— Вы очень дисциплинированный водитель, — сказала она не без иронии и даже с некоторым презрением.
— Да, очень, — ответил я.
Я глянул на нее. Она раскинулась на своем сиденье, как раскидываются в гамаке, чтобы вздремнуть после обеда теплым воскресным днем.
— Я расцветаю, когда мчусь на большой скорости, — сказала она.
— Да, и жизнь вам кажется интереснее, не так ли?
— Совершенно верно. — Она положила голову на мое плечо.
— Тогда попробуйте прыжки с парашютом.
— Вы противник быстрой езды?
— Нет, просто моя работа и так предоставляет мне достаточно острых ощущений, и у меня нет необходимости проявлять излишнюю инициативу.
Она улыбнулась и, дернув ногами, сбросила туфли.

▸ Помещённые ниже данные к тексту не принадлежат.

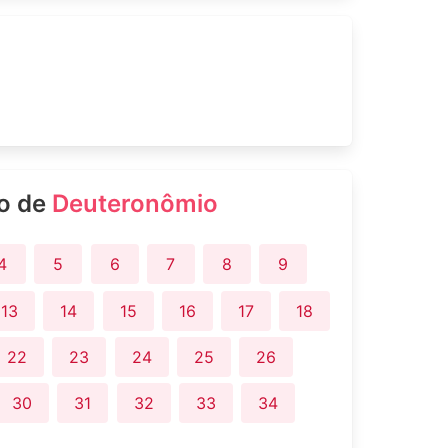
ro de
Deuteronômio
4
5
6
7
8
9
13
14
15
16
17
18
22
23
24
25
26
30
31
32
33
34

Затем, опершись о мое плечо, пальцами правой ноги опустила до упора стекло со своей стороны, вновь надела туфли и высунула ноги наружу. При первом же толчке туфли улетели в темноту.
У выезда на автостраду полицейский остановил свою машину и сделал нам знак проезжать. Скорость возросла до ста пятидесяти.
Когда мы проезжали Роухей, герцогиня спросила:
— Знаете, почему я терплю все ваши грубости?
— Нет, не знаю.
— Потому что я чувствую, что вы нуждаетесь во мне.
— Я нуждаюсь в вас?
— На своей старой колымаге вы были бы сейчас только в Джерси-Сити.
Я вынужден был признать ее правоту.
— Куски всех этих коленчатых валов валялись бы сейчас по всему туннелю Холланда.
— В машине только один коленчатый вал, и мы проезжали туннель Линкольна.